[Stored items from a collection]
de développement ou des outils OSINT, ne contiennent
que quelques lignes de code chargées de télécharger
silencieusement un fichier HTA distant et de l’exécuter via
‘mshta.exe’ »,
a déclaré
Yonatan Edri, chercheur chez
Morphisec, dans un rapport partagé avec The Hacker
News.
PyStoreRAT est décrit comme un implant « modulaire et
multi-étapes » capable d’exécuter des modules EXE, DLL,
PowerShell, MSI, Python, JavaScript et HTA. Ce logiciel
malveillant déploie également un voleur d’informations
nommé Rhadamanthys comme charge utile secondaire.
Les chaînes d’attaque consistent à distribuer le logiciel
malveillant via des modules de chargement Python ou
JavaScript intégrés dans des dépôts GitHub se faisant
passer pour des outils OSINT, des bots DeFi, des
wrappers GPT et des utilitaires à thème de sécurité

==

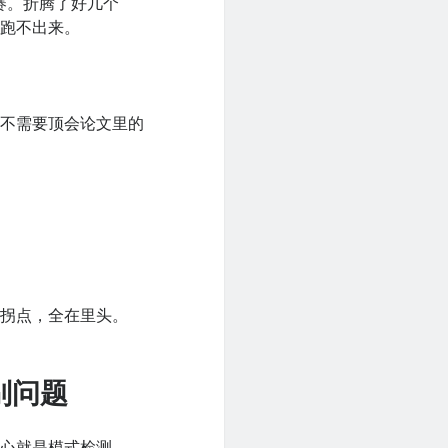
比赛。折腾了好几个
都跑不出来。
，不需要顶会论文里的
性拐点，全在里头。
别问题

Assignment: Return only the lines between the one holding "PyStoreRAT est décrit" and the one holding "wrappers GPT et", inclusive, exactly as they appear above.

Task response:
PyStoreRAT est décrit comme un implant « modulaire et
multi-étapes » capable d’exécuter des modules EXE, DLL,
PowerShell, MSI, Python, JavaScript et HTA. Ce logiciel
malveillant déploie également un voleur d’informations
nommé Rhadamanthys comme charge utile secondaire.
Les chaînes d’attaque consistent à distribuer le logiciel
malveillant via des modules de chargement Python ou
JavaScript intégrés dans des dépôts GitHub se faisant
passer pour des outils OSINT, des bots DeFi, des
wrappers GPT et des utilitaires à thème de sécurité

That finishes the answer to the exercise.